Records to use
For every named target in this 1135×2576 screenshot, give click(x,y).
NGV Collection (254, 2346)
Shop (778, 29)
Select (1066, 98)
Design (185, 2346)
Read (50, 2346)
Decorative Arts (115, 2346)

---

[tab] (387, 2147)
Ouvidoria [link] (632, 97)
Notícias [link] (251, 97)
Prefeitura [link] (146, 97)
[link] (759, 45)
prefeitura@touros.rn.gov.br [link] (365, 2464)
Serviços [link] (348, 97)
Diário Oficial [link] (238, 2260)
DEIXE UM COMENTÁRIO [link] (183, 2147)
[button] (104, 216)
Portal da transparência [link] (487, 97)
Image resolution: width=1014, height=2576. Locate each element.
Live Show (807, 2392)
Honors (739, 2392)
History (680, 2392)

Description of the task
Which lines hold the string "link"? Copy all of them from the data above.

Final answer
Ouvidoria [link] (632, 97)
Notícias [link] (251, 97)
Prefeitura [link] (146, 97)
[link] (759, 45)
prefeitura@touros.rn.gov.br [link] (365, 2464)
Serviços [link] (348, 97)
Diário Oficial [link] (238, 2260)
DEIXE UM COMENTÁRIO [link] (183, 2147)
Portal da transparência [link] (487, 97)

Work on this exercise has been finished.